Well, for one thing all of his crazy rabid fans. That’s a huge audience, so asking for some forethought and accountability shouldn’t be too much.

For another, he’s 16. Soon he will be old enough to vote. He’s already old enough to have sex. Why don’t we expect him to be thinking critically about rape and abortion? Why are we so eager to say that what a teenager says doesn’t matter, when it is our job to teach the young ones around us, to give them the building blocks of education, integrity, and moral foundation (and by “moral” I do not necessarily mean “religious”, for those who may be reacting to the more fundamentalist version of the word)?

Why are our expectations so low for 16-year-old boys? They should be absurdly high. They should be high for all the young people around us. Let’s give them something to aspire to, rather than telling them that who they are, what they say, how they act doesn’t matter because they aren’t technically adults yet.

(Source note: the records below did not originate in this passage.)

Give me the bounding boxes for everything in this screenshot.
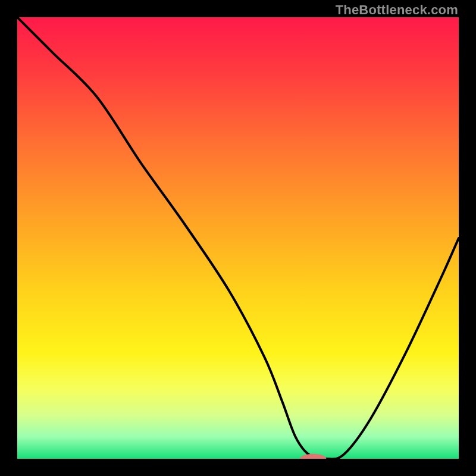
bottleneck-chart (17, 17, 459, 459)
watermark-text: TheBottleneck.com (336, 2, 458, 18)
plot-area (17, 17, 459, 459)
chart-frame: TheBottleneck.com (0, 0, 476, 476)
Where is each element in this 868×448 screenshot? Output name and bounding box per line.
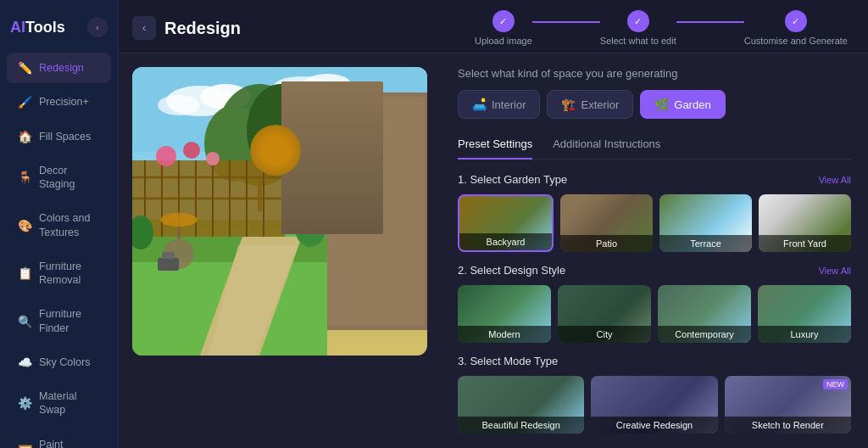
garden-icon: 🌿 [654, 98, 669, 111]
design-style-header: 2. Select Design Style View All [458, 264, 851, 277]
svg-rect-36 [158, 258, 179, 271]
sidebar-item-label: Paint Visualizer [39, 438, 101, 449]
design-style-section: 2. Select Design Style View All Modern C… [458, 264, 851, 343]
sidebar-item-label: Decor Staging [39, 164, 101, 192]
sidebar-item-colors-textures[interactable]: 🎨 Colors and Textures [7, 203, 111, 248]
sidebar-item-label: Fill Spaces [39, 130, 91, 143]
material-swap-icon: ⚙️ [17, 396, 32, 410]
step-3-label: Customise and Generate [744, 36, 848, 46]
back-button[interactable]: ‹ [132, 16, 156, 40]
card-modern-label: Modern [458, 326, 551, 343]
sky-colors-icon: ☁️ [17, 356, 32, 369]
sidebar-item-material-swap[interactable]: ⚙️ Material Swap [7, 381, 111, 426]
step-2-label: Select what to edit [600, 36, 676, 46]
svg-rect-13 [132, 160, 285, 245]
interior-label: Interior [492, 98, 526, 111]
content-area: Select what kind of space you are genera… [119, 53, 868, 448]
sidebar-item-redesign[interactable]: ✏️ Redesign [7, 53, 111, 83]
step-customise: ✓ Customise and Generate [744, 10, 848, 46]
sidebar-item-paint-visualizer[interactable]: 🖼️ Paint Visualizer [7, 429, 111, 449]
header: ‹ Redesign ✓ Upload image ✓ Select what … [119, 0, 868, 53]
step-select: ✓ Select what to edit [600, 10, 676, 46]
uploaded-image-container [132, 67, 427, 356]
mode-type-section: 3. Select Mode Type Beautiful Redesign C… [458, 355, 851, 434]
fill-spaces-icon: 🏠 [17, 130, 32, 143]
svg-point-26 [206, 152, 220, 165]
card-frontyard[interactable]: Front Yard [759, 194, 851, 252]
sidebar-item-furniture-finder[interactable]: 🔍 Furniture Finder [7, 299, 111, 344]
card-modern[interactable]: Modern [458, 285, 551, 343]
sidebar-item-precision[interactable]: 🖌️ Precision+ [7, 87, 111, 117]
collapse-sidebar-button[interactable]: ‹ [87, 17, 108, 37]
new-badge: NEW [823, 379, 848, 389]
card-beautiful-label: Beautiful Redesign [458, 417, 584, 434]
step-upload: ✓ Upload image [475, 10, 532, 46]
card-luxury[interactable]: Luxury [758, 285, 851, 343]
tab-preset-settings[interactable]: Preset Settings [458, 132, 532, 159]
design-style-title: 2. Select Design Style [458, 264, 565, 277]
sidebar-item-decor-staging[interactable]: 🪑 Decor Staging [7, 155, 111, 200]
card-backyard-label: Backyard [459, 233, 552, 250]
sidebar-item-sky-colors[interactable]: ☁️ Sky Colors [7, 347, 111, 378]
precision-icon: 🖌️ [17, 95, 32, 109]
mode-type-header: 3. Select Mode Type [458, 355, 851, 367]
svg-point-33 [160, 213, 198, 227]
svg-rect-8 [323, 97, 425, 326]
exterior-icon: 🏗️ [561, 98, 576, 111]
panel-tabs: Preset Settings Additional Instructions [458, 132, 851, 160]
card-patio[interactable]: Patio [560, 194, 653, 252]
card-frontyard-label: Front Yard [759, 235, 851, 252]
card-city[interactable]: City [558, 285, 651, 343]
svg-rect-37 [162, 252, 175, 259]
logo-area: AITools ‹ [0, 10, 118, 51]
space-type-label: Select what kind of space you are genera… [458, 67, 851, 80]
garden-type-header: 1. Select Garden Type View All [458, 173, 851, 186]
garden-button[interactable]: 🌿 Garden [640, 90, 725, 119]
svg-point-11 [247, 84, 314, 177]
step-2-circle: ✓ [627, 10, 649, 32]
image-area [119, 53, 441, 448]
card-backyard[interactable]: Backyard [458, 194, 554, 252]
card-beautiful-redesign[interactable]: Beautiful Redesign [458, 376, 584, 434]
card-contemporary[interactable]: Contemporary [658, 285, 751, 343]
sidebar-item-furniture-removal[interactable]: 📋 Furniture Removal [7, 251, 111, 296]
garden-type-view-all[interactable]: View All [819, 175, 851, 185]
step-1-label: Upload image [475, 36, 532, 46]
sidebar-item-label: Furniture Finder [39, 307, 101, 335]
card-sketch-label: Sketch to Render [725, 417, 851, 434]
mode-type-title: 3. Select Mode Type [458, 355, 558, 367]
design-style-view-all[interactable]: View All [819, 266, 851, 276]
interior-button[interactable]: 🛋️ Interior [458, 90, 540, 119]
tab-additional-instructions[interactable]: Additional Instructions [553, 132, 660, 159]
decor-staging-icon: 🪑 [17, 171, 32, 184]
card-contemporary-label: Contemporary [658, 326, 751, 343]
page-title: Redesign [164, 19, 241, 38]
furniture-finder-icon: 🔍 [17, 315, 32, 328]
sidebar-item-label: Sky Colors [39, 356, 90, 369]
furniture-removal-icon: 📋 [17, 266, 32, 280]
step-1-circle: ✓ [492, 10, 515, 32]
svg-point-25 [183, 142, 200, 159]
mode-type-cards: Beautiful Redesign Creative Redesign NEW… [458, 376, 851, 434]
exterior-button[interactable]: 🏗️ Exterior [547, 90, 633, 119]
step-3-circle: ✓ [785, 10, 807, 32]
step-connector-1 [532, 21, 600, 23]
garden-type-title: 1. Select Garden Type [458, 173, 567, 186]
right-panel: Select what kind of space you are genera… [441, 53, 868, 448]
exterior-label: Exterior [581, 98, 619, 111]
garden-svg [132, 67, 427, 356]
card-creative-redesign[interactable]: Creative Redesign [591, 376, 717, 434]
sidebar-item-label: Redesign [39, 61, 84, 75]
sidebar-item-label: Furniture Removal [39, 260, 101, 288]
interior-icon: 🛋️ [472, 98, 487, 111]
sidebar-item-fill-spaces[interactable]: 🏠 Fill Spaces [7, 121, 111, 152]
header-left: ‹ Redesign [132, 16, 241, 40]
card-sketch-to-render[interactable]: NEW Sketch to Render [725, 376, 851, 434]
svg-point-24 [156, 146, 176, 166]
svg-point-6 [303, 74, 351, 94]
card-luxury-label: Luxury [758, 326, 851, 343]
garden-type-cards: Backyard Patio Terrace Front Yard [458, 194, 851, 252]
card-terrace[interactable]: Terrace [659, 194, 752, 252]
garden-type-section: 1. Select Garden Type View All Backyard … [458, 173, 851, 252]
sidebar-item-label: Precision+ [39, 95, 89, 109]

When my brother was 16 he was able to discuss politics, religion, ethics, rape, and abortion as easily as he was able to discuss video games. Why? Because he’s smart, but also because my mother and I had high standards for him. And he met them. My sister was similarly adept at that age.

I guess in many ways this ties into this post, about thinking before you speak. This goes for teenagers as much as it goes for us. The difference is, we—as parents, siblings, friends, relatives—have a responsibility to them as well as to ourselves to teach them these skills and these values. When they say stupid shit for the world to see, readers, that’s on us as much as anybody else.

Time to raise our standards, people. Not toss them out the window.